Running app.py generates:
01_polynomial_overfitting.png
02_learning_curve_overfitting_deep_tree.png
02_learning_curve_good_fit_depth=4.png
02_learning_curve_underfitting_stump.png
03_validation_curve_decision_tree_max_depth.png
04_loss_curves.png
05_cv_distribution.png
06_bias_variance.png
07_regularisation.png
08_feature_importance.png
The full_diagnosis() function is designed to drop into any training script as a one-call sanity check:
from app import full_diagnosis
from sklearn.ensemble import RandomForestClassifier
model = RandomForestClassifier(n_estimators=100, random_state=42)
full_diagnosis(model, X, y, model_name="My Model")Sample output:
============================================================
OVERFITTING DIAGNOSIS — My Model
============================================================
Train accuracy : 1.0000
Test accuracy : 0.9333
Train–Test gap : 0.0667 ✓ OK
CV mean (10-fold) : 0.8958
CV std (10-fold) : 0.0280 ✓ STABLE
============================================================
Verdict: MILD OVERFITTING — monitor, may be acceptable in some cases
============================================================
Verdict thresholds:
| Condition | Verdict |
|---|---|
train_acc < 0.78 and test_acc < 0.78 |
UNDERFITTING |
| Gap > 0.18 | SEVERE OVERFITTING |
| Gap > 0.12 | MODERATE OVERFITTING |
| Gap > 0.06 | MILD OVERFITTING |
| Gap ≤ 0.06 | GOOD FIT |
Best max_depth (validation curve sweep): 8 — Val accuracy 0.808
Early stopping point (simulated loss curves): Epoch 68
Bias–variance sweet spot: max_depth=4 — Total error 66,964 (minimum across all depths tested)
CV stability comparison:
| Model | CV Std | Verdict |
|---|---|---|
| Deep Tree | 0.064 | ⚠ Unstable |
| Shallow Tree | 0.054 | Borderline |
| Random Forest | 0.049 | ✓ Stable |
| Gradient Boosting | 0.046 | ✓ Stable |
Data leakage simulation: Train 1.000 → Test 0.547. LEAKY_feat claimed 0.575 feature importance — 8× the next highest feature.
This is Part 1 of the ML Diagnostics Mastery series.

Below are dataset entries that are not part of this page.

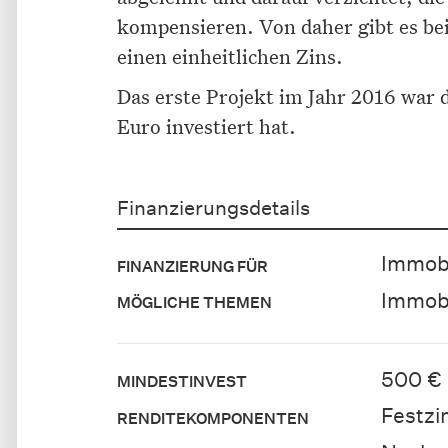
kompensieren. Von daher gibt es be
einen einheitlichen Zins.
Das erste Projekt im Jahr 2016 war
Euro investiert hat.
Finanzierungsdetails
Immobi
FINANZIERUNG FÜR
Immobi
MÖGLICHE THEMEN
500 €
MINDESTINVEST
Festzi
RENDITEKOMPONENTEN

- Part 1 (this repo): Overfitting — detection, decomposition, and remedies
- Part 2 (coming): Class imbalance — when accuracy lies
- Part 3 (coming): Feature engineering audits
- Part 4 (coming): Production drift detection
Full write-up with figures, analysis, and interpretation: emitechlogic.com — How to Diagnose Overfitting in Machine Learning — 9 Proven Tools
If you use this code in your own work or teaching:
@misc{ml_diagnostics_2026,
title = {ML Diagnostics Mastery Part 1: Why Your Model Overfits},
author = {Emmimal P Alexander},
year = {2026},
url = {https://github.com/Emmimal/ml-diagnostics-overfitting},
note = {Companion code for the ML Diagnostics Mastery series}
}MIT — use it, adapt it, teach with it.